Guidelines on the prevention of HIV transmission through substances of human origin

These evidence-based guidelines provide technical requirements and recommendations for evaluating SoHO donors, focusing on the risk of transmitting HIV to recipients and the offspring from MAR. These guidelines provide the minimum SoHO safety requirements to meet the standards in the Regulation. Countries may, however, apply more stringent measures. 

These guidelines aim to provide:

Requirements and recommendations on laboratory testing methods for screening donors for HIV.
Requirements and recommendations on testing strategies for HIV.
Recommendations on events to consider in donor assessment that may lead to laboratory testing limitations.

The content of these guidelines covers SoHO for allogeneic use (meaning the human application of SoHO collected from a person other than the SoHO recipient), as described in the Regulation.

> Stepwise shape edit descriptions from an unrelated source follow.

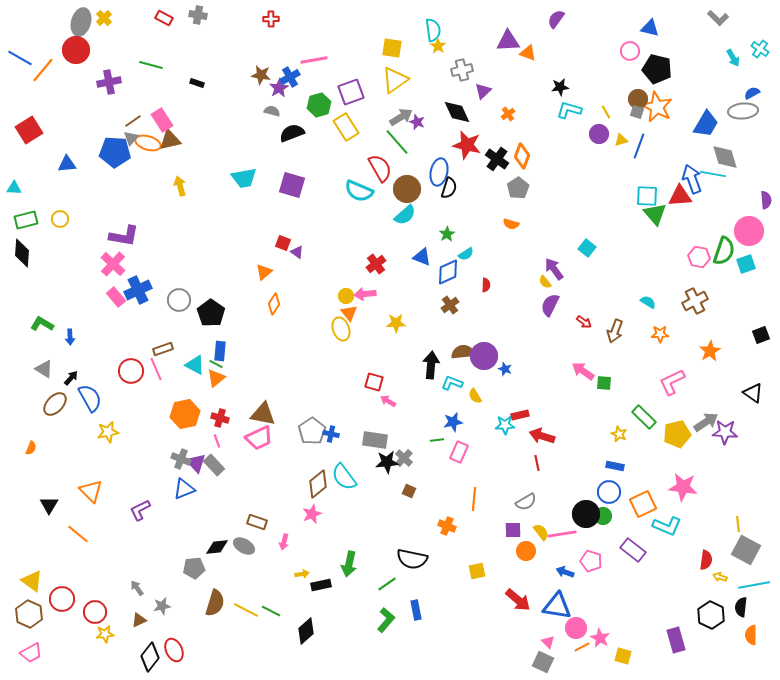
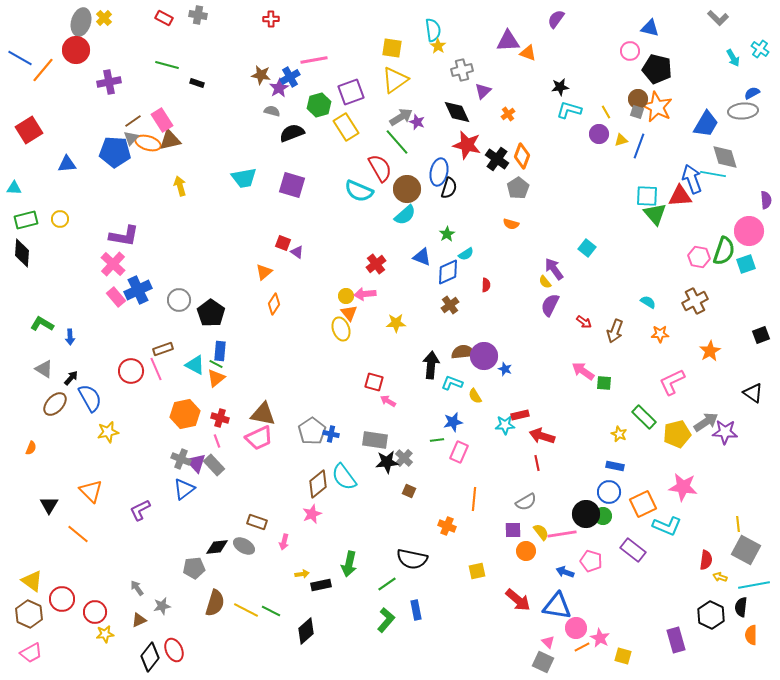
green line at (151, 65): moved 16 px right
blue triangle at (184, 489): rotated 15 degrees counterclockwise
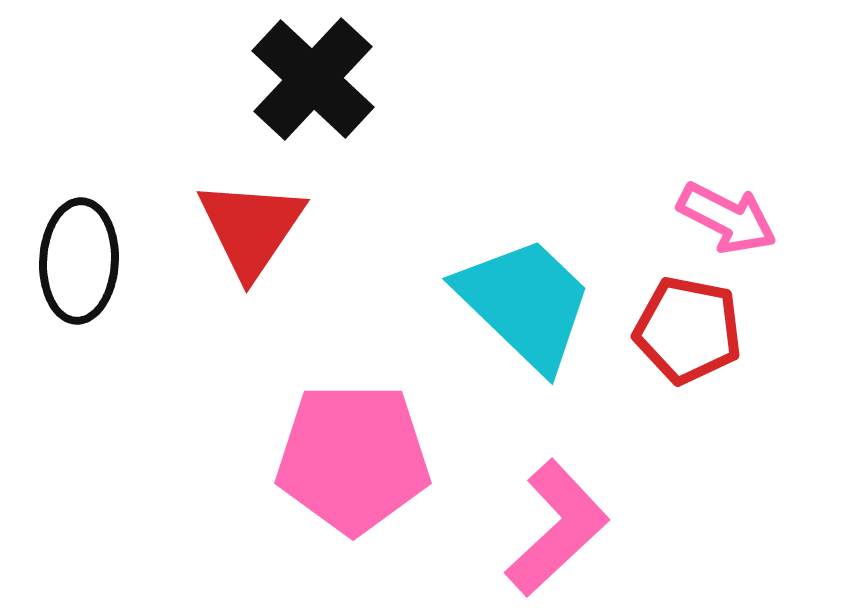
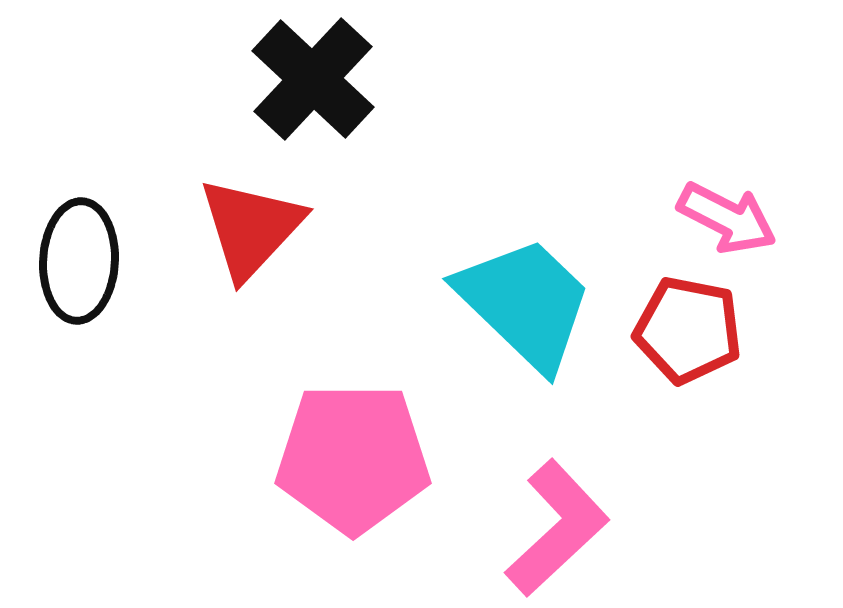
red triangle: rotated 9 degrees clockwise
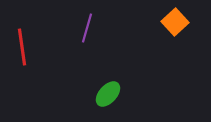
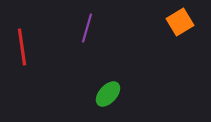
orange square: moved 5 px right; rotated 12 degrees clockwise
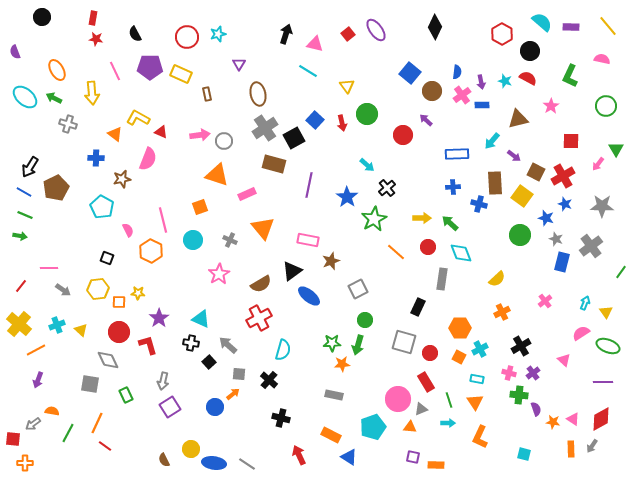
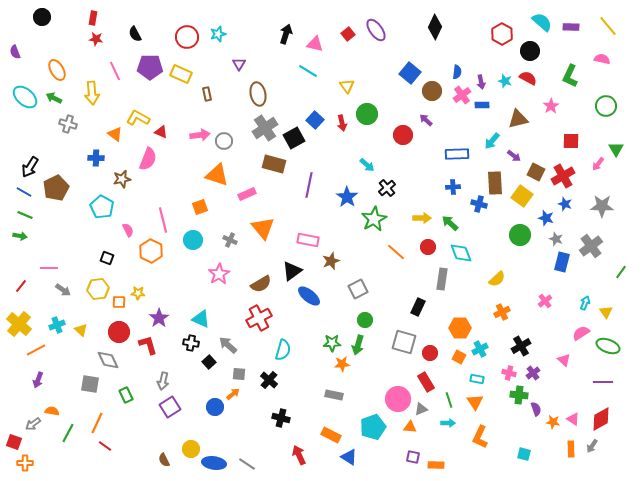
red square at (13, 439): moved 1 px right, 3 px down; rotated 14 degrees clockwise
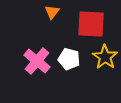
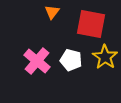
red square: rotated 8 degrees clockwise
white pentagon: moved 2 px right, 1 px down
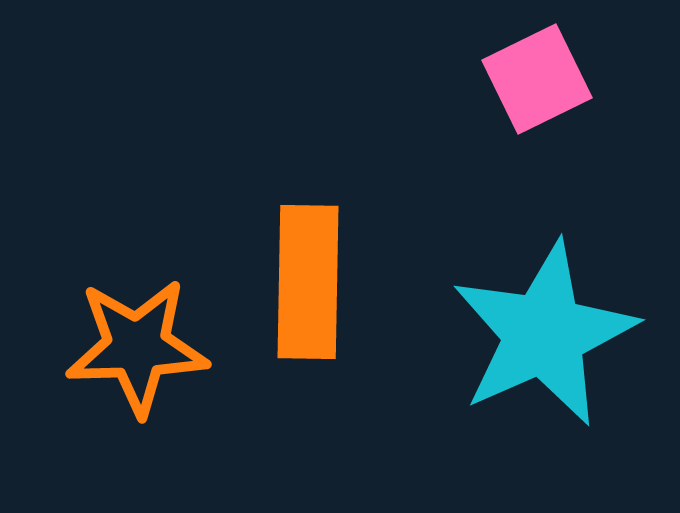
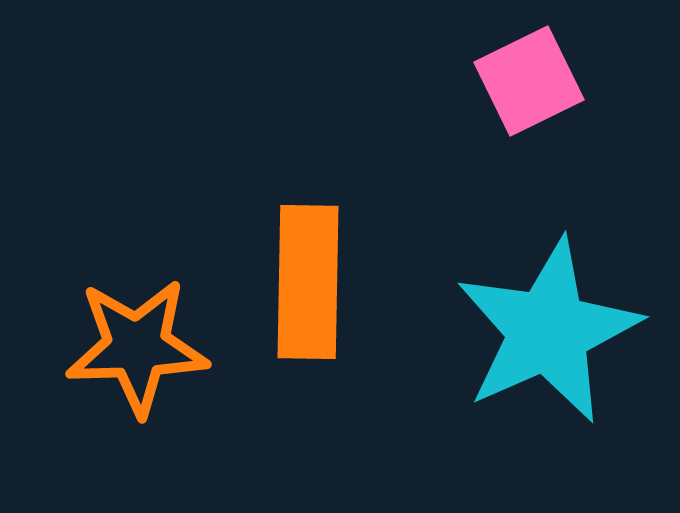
pink square: moved 8 px left, 2 px down
cyan star: moved 4 px right, 3 px up
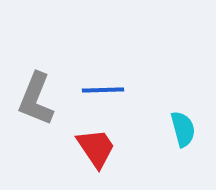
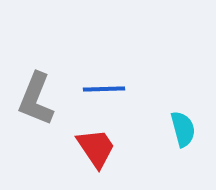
blue line: moved 1 px right, 1 px up
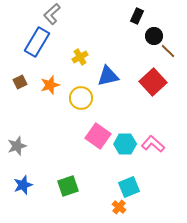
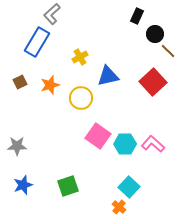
black circle: moved 1 px right, 2 px up
gray star: rotated 18 degrees clockwise
cyan square: rotated 25 degrees counterclockwise
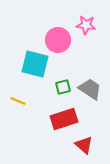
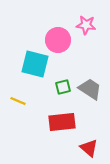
red rectangle: moved 2 px left, 3 px down; rotated 12 degrees clockwise
red triangle: moved 5 px right, 3 px down
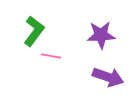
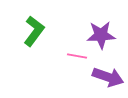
pink line: moved 26 px right
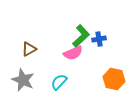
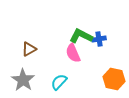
green L-shape: rotated 110 degrees counterclockwise
pink semicircle: rotated 90 degrees clockwise
gray star: rotated 10 degrees clockwise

The SoHO Regulation does not apply to solid organs; therefore, organs are outside the scope of these guidelines. Faecal microbiota and breast milk are not included in this iteration of the guidelines. SoHO for autologous use (meaning the human application of SoHO collected from a person to the same person) except for reproductive tissues for autologous use, SoHO for industrial manufacturing, such as plasma for fractionation, pre-analytical considerations, laboratory quality requirements, storage and detailed tests and algorithms for confirmatory testing, are also out of the scope of this iteration of the guidelines.

The current guidelines will be adapted at a later stage to cover the prevention of HIV transmission from donors through SoHO intended for industrial manufacturing, such as plasma for fractionation. The risk of HIV transmission through faecal microbiota and breast milk will be addressed separately. The plans for these adaptations will be published on the ECDC website.

Protection of SoHO recipients and the offspring from MAR other than from transmission of communicable diseases through the application of SoHO, quality requirements for the preparation, use and quality control of blood components, tissues, and cells are not covered in these guidelines. Instead, the European Directorate for the Quality of Medicine and Healthcare (EDQM) Guide to the preparation, use and quality assurance of blood components [3] and Guide to the quality and safety of tissues and cells for human application should be followed.